One thing I want to be clear about is that we will not support consumer bank accounts, either directly or through our customers. So it will not be possible to build your own branded consumer bank on SEED.

We expect our API will be used by companies that see value in automating their payments and receivables process, have a desire to integrate banking into their internal backend systems, have a desire to easily do analysis on their banking data, and so on. In the long run, we expect that most of our customers will use our mobile and web clients rather than using the API directly.

To answer your other questions:

1. Properly managing fraud is critical to our business. As you mentioned, the potential risks are scary both for us and our customers. Some of what we do will remain private, but over time we'll share more of our approach to ensuring the safety and security of our customer funds. While we intend to protect ourselves against loss as well as or better than traditional banks, we believe there are many ways to do so without the inconveniences that most banks impose on their customers. Our first hire is an expert in cryptography, mathematics, and infosec, so that should give you some idea of where our priorities are.

2. We have thought a lot about how to best serve the bitcoin community. In fact, that used to be our pitch -- a bank for the bitcoin economy. As we spent many months talking to bitcoin merchants and the community at large, what we found is that the problems they face are the same problems many businesses face -- existing banks are serving business customers poorly. Until bitcoin stabilizes as a store of value or derivative strategies are baked into the exchanges, we don't believe that bitcoin transaction volume will grow meaningfully, so we're not focused on serving bitcoin merchants right now. Since our platform is flexible, we'll be able to integrate bitcoin support if and when it becomes a need for our customer base, so we'll see what happens. Personally, I own bitcoin and would love to see it or other cryptocurrencies thrive, and I'm a believer in the blockchain as an enabling technology.

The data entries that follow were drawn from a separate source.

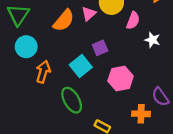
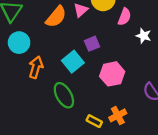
orange cross: (141, 114) -> (118, 115), moved, turned -30

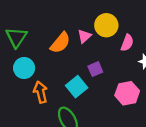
orange arrow: (36, 67) -> (40, 92), turned -30
pink hexagon: (112, 74) -> (127, 93), moved

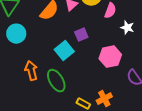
orange arrow: (40, 92) -> (31, 71), moved

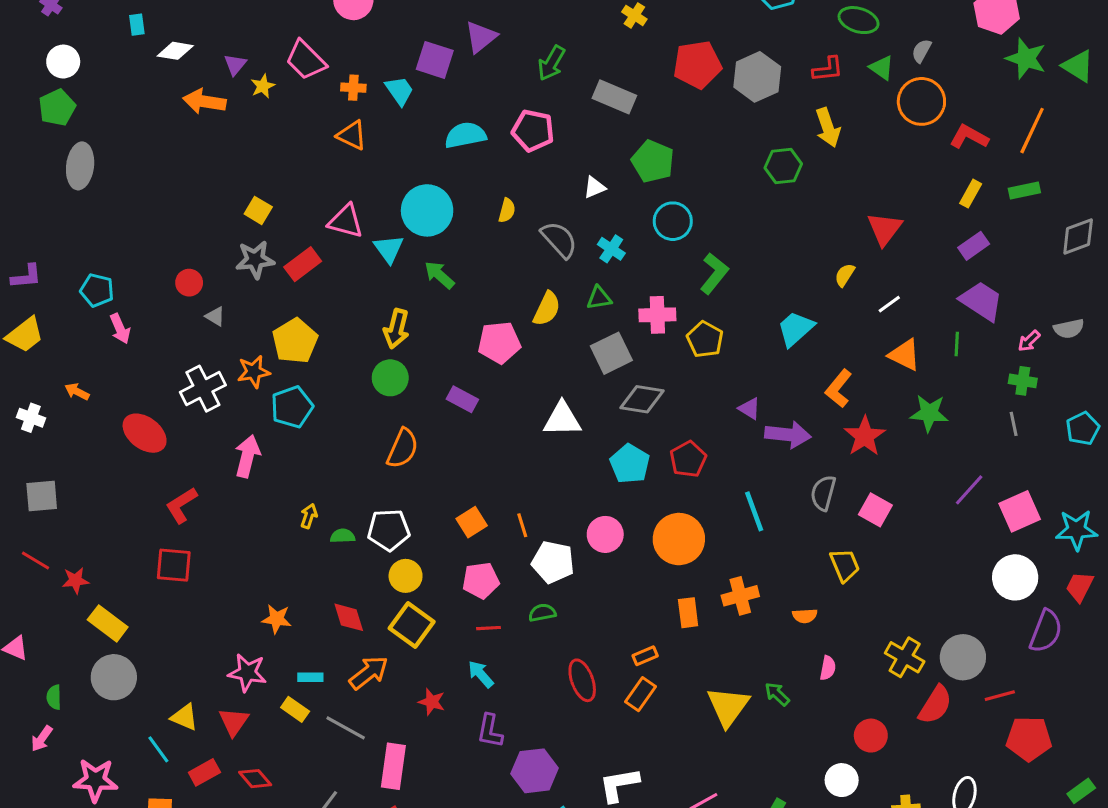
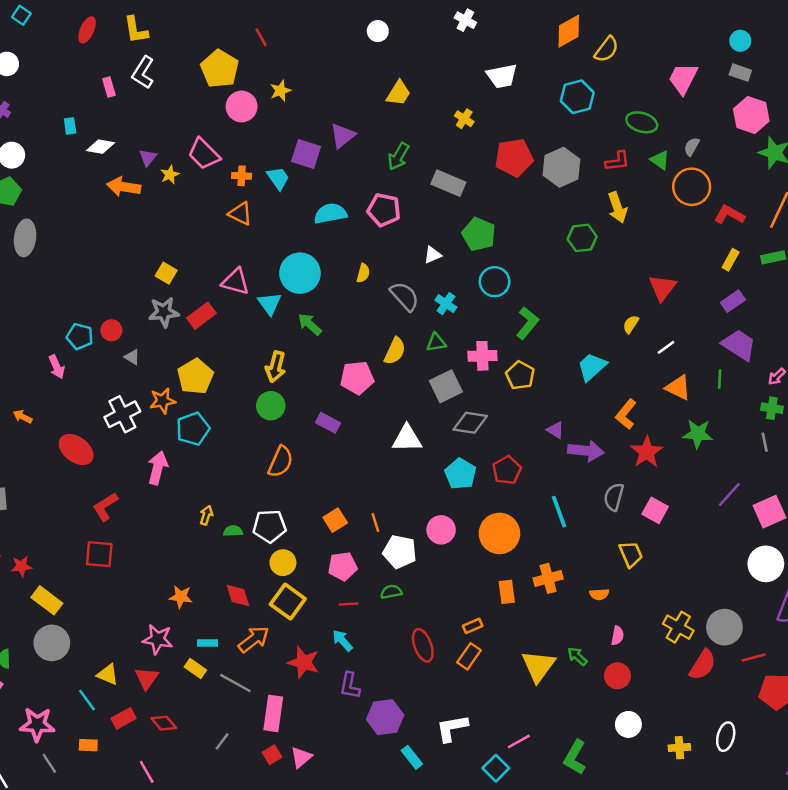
cyan pentagon: (97, 290) -> (80, 336), moved
red star: (432, 702) -> (304, 662), size x1.5
red circle: (871, 736) -> (617, 676), moved

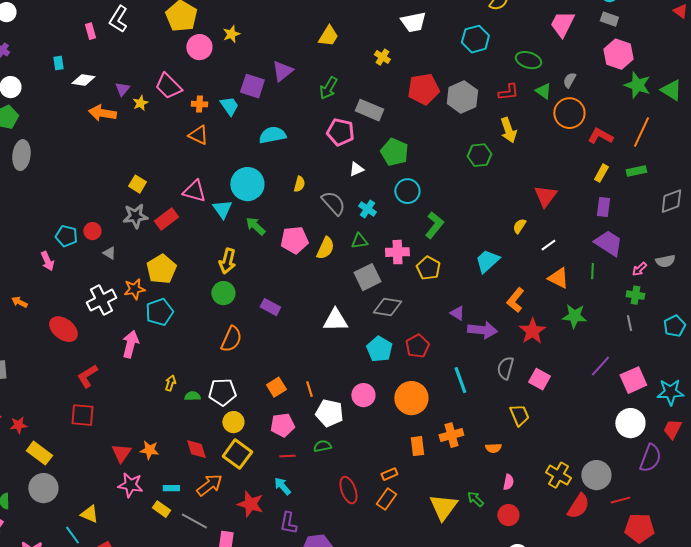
pink pentagon: (384, 210) -> (340, 132), moved
purple rectangle: (733, 301) -> (603, 207), turned -48
pink pentagon: (357, 378) -> (294, 240), moved
red triangle: (147, 678) -> (121, 453), moved

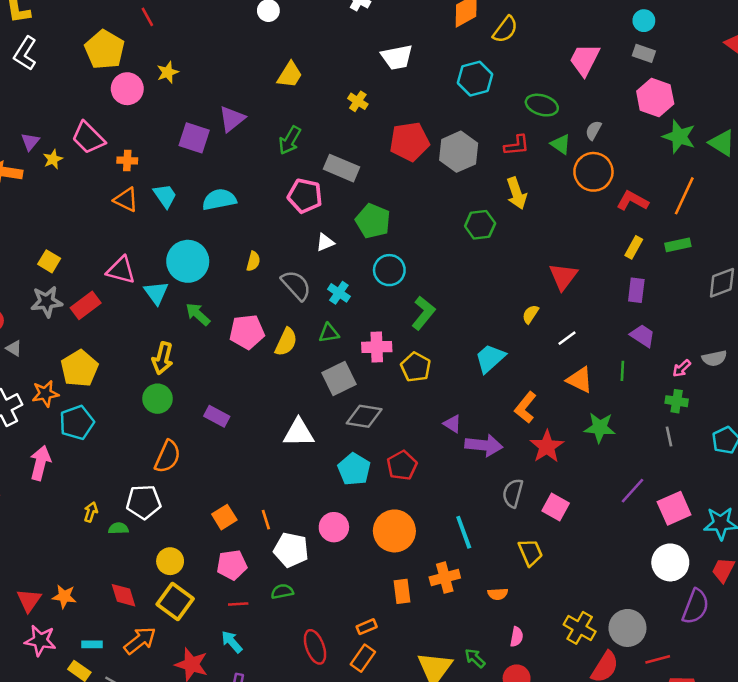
cyan trapezoid: (229, 106) -> (165, 196), moved
purple trapezoid: (608, 243) -> (643, 336), size x0.7
cyan line: (460, 380) -> (464, 532), moved
white pentagon: (222, 392) -> (144, 502), moved

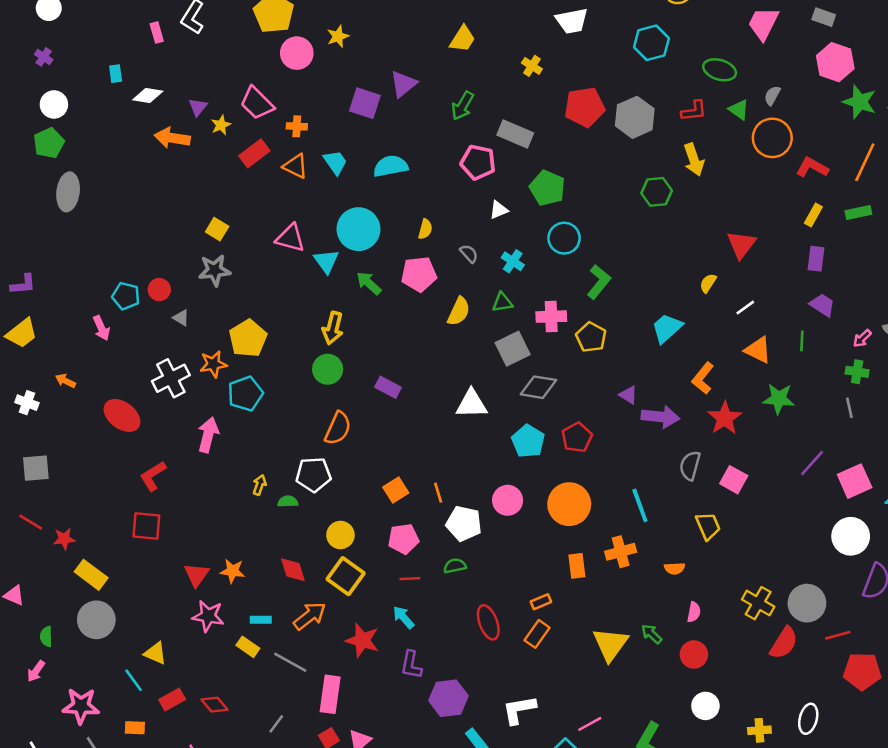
gray semicircle: (296, 285) -> (469, 254), size x0.6
red rectangle: (86, 305) -> (254, 153), moved
pink pentagon: (247, 332) -> (419, 274), moved

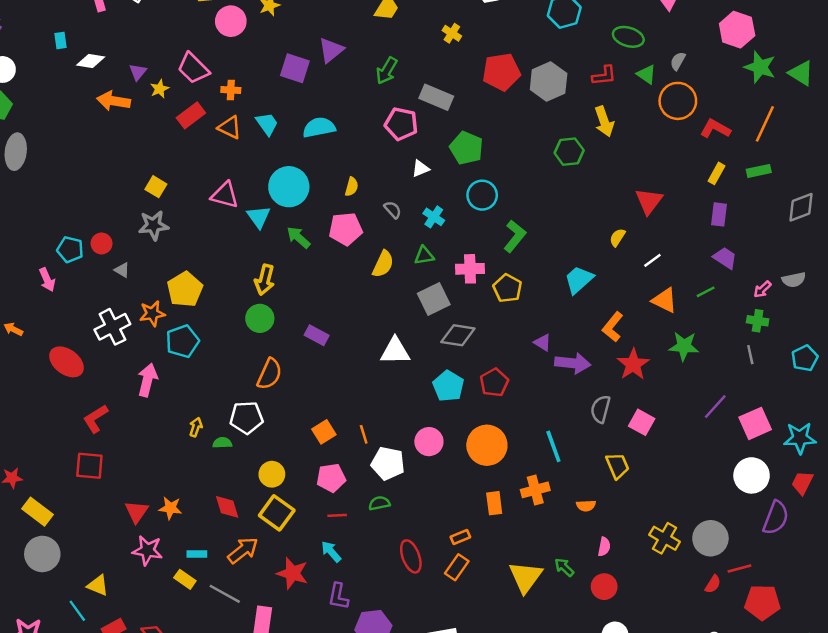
green line: (802, 341) -> (706, 292), turned 60
red semicircle: (784, 643) -> (713, 584), moved, size x0.6

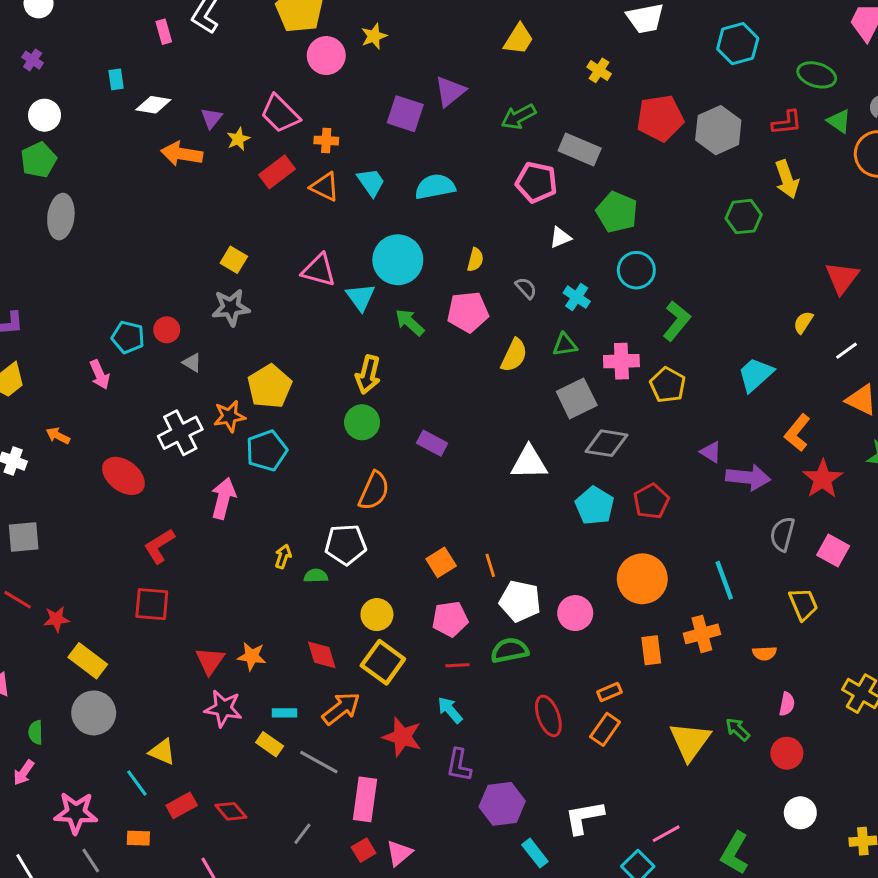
green arrow: (387, 71) -> (519, 117), turned 32
pink circle: (429, 442) -> (575, 613), moved
green semicircle: (379, 503) -> (510, 650), size x1.4

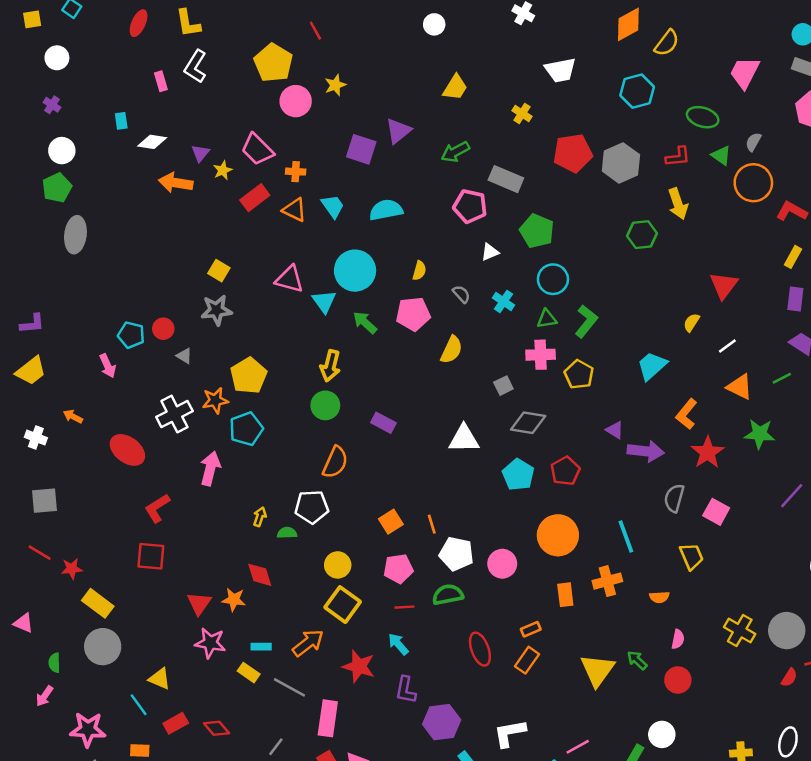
green triangle: (565, 345) -> (547, 319), moved
gray square: (577, 398) -> (503, 386), size x0.6
red diamond: (322, 655) -> (260, 575), moved
white circle: (800, 813) -> (662, 734), moved

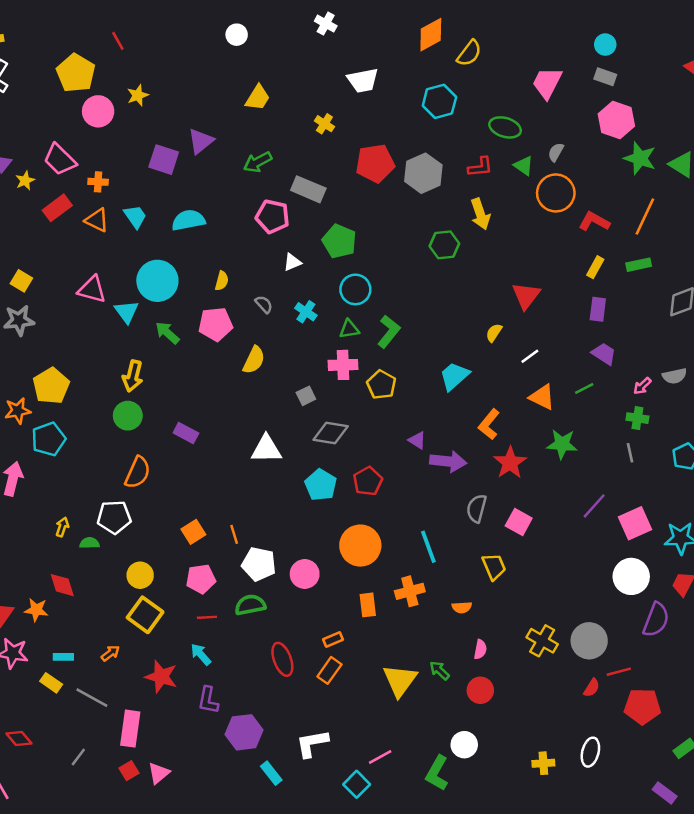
orange arrow: (308, 643) -> (110, 653), size x0.6

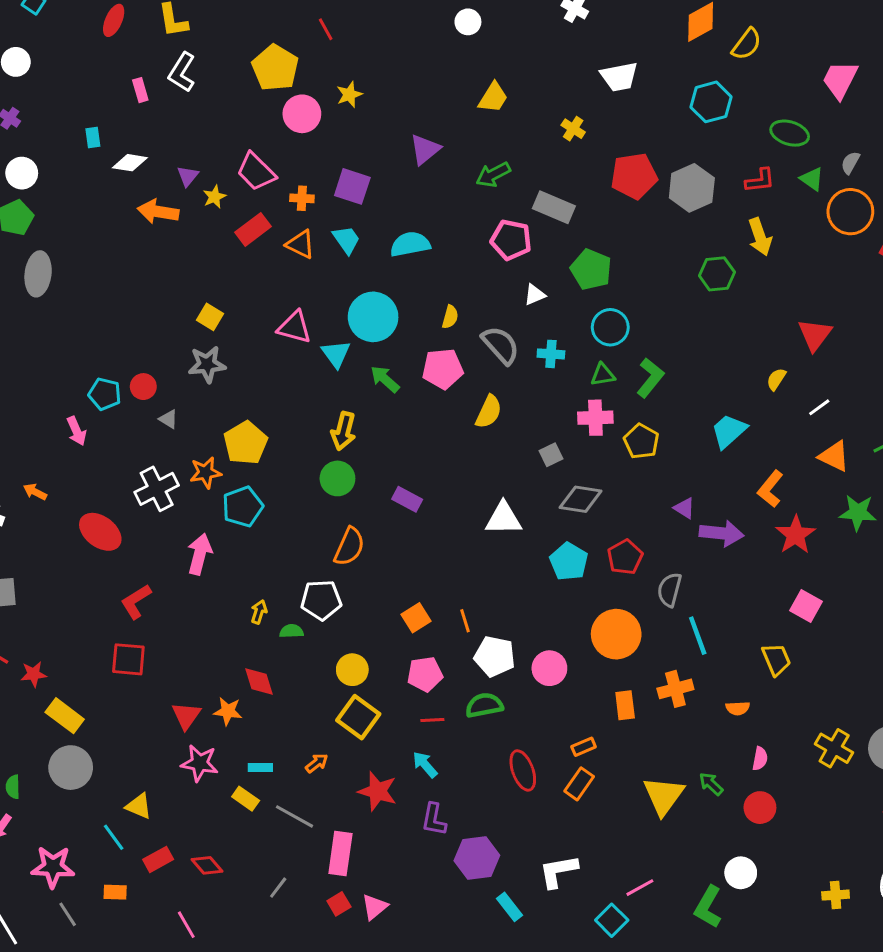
purple square: (164, 160) -> (352, 186), moved
gray semicircle: (264, 304) -> (501, 345), size x1.8
cyan cross: (306, 312) -> (551, 354), turned -30
gray semicircle: (477, 508) -> (670, 590), moved

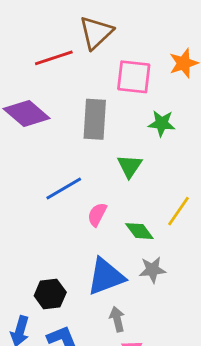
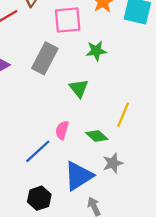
gray rectangle: (95, 119) -> (45, 58), turned 36
blue line: (64, 189) -> (38, 151), moved

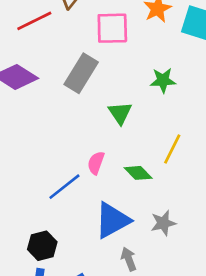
green star: (96, 51) -> (163, 80), moved
gray star: (113, 163) -> (163, 223), moved
black hexagon: (39, 198) -> (42, 246), moved

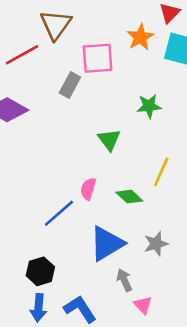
gray rectangle: (81, 73) -> (70, 85), moved, size x0.7

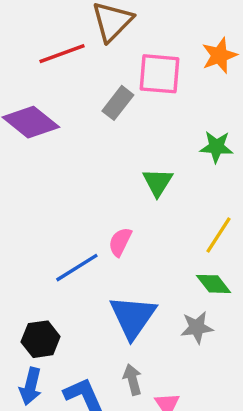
green diamond: (129, 197) -> (214, 284), moved
blue triangle: (107, 243) -> (133, 317), turned -33
gray arrow: (124, 280) -> (132, 380), moved

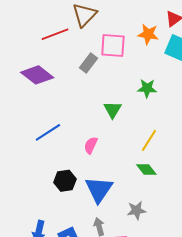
orange star: (219, 55) -> (148, 34), turned 30
blue line: (77, 268) -> (48, 132), moved
gray star: (197, 327) -> (137, 210), moved
black hexagon: (41, 339) -> (65, 181), moved

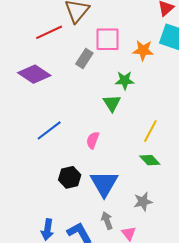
orange star: (148, 34) -> (143, 50), moved
green star: (147, 88) -> (125, 80), moved

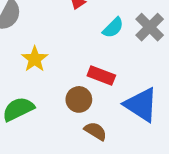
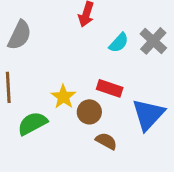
yellow star: (35, 59) -> (63, 97), moved
blue triangle: (141, 105) -> (148, 114), turned 42

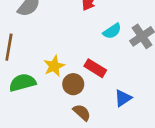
blue triangle: (148, 114) -> (123, 98), size x0.6

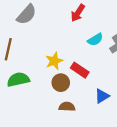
yellow star: (54, 66) -> (54, 61), moved
brown semicircle: (82, 112) -> (67, 107), turned -42

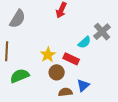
cyan semicircle: (95, 40) -> (84, 42), moved
blue triangle: (102, 96) -> (83, 85), moved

As to banking the exchanges, we're really limited by our regulators. We believe that properly operated exchanges that have MSB licenses and are running compliant KYC/AML programs deserve access to banking, and we believe that we can provide banking services to exchanges in a safe and lawful manner. However, the risk tolerance of our regulators does not always match our own. This is something we'll have to work towards. In the meantime, it's heartening to see that some exchanges appear to have found stable onshore banking relationships, such as Coinbase + SVB.

1 comments

Thank you for the insights! Could you elaborate more on the challenges of convincing regulators to allow you to partner with bitcoin exchanges? Clearly it's not prohibited, if SVB is able to do it with Coinbase, but what exactly are the regulators saying or doing that prevents you guys from getting into that game?
If only it were black and white. Banks are regulated by a variety of groups - the FDIC, the OCC, the Fed, and state regulators. Different regulators have different viewpoints. Then, even within the same regulatory agency, different individual regulators have different viewpoints. Meanwhile each individual bank is unique - different capitalization, risk profile, market, and so on.

There are a lot of situations where there is no hard and fast law that prohibits banking a particular customer, but the opinion of a regulator goes a long way in encouraging or discouraging any particular bank from doing so. Marijuana banking is an example of the murky waters banks must wade through. Is it legal or not? Depends on who you ask.

I'm not privy to any details, but I assume that SVB's regulators feel that the bank does not present a risk to the system by banking an exchange. SVB is the 50th biggest bank in the country or so, so they're in a different situation than a startup or community bank.

I suspect this isn't a very satisfying answer. All I can say is that in the long run we are motivated to offer banking services to every lawful business that we can ably serve.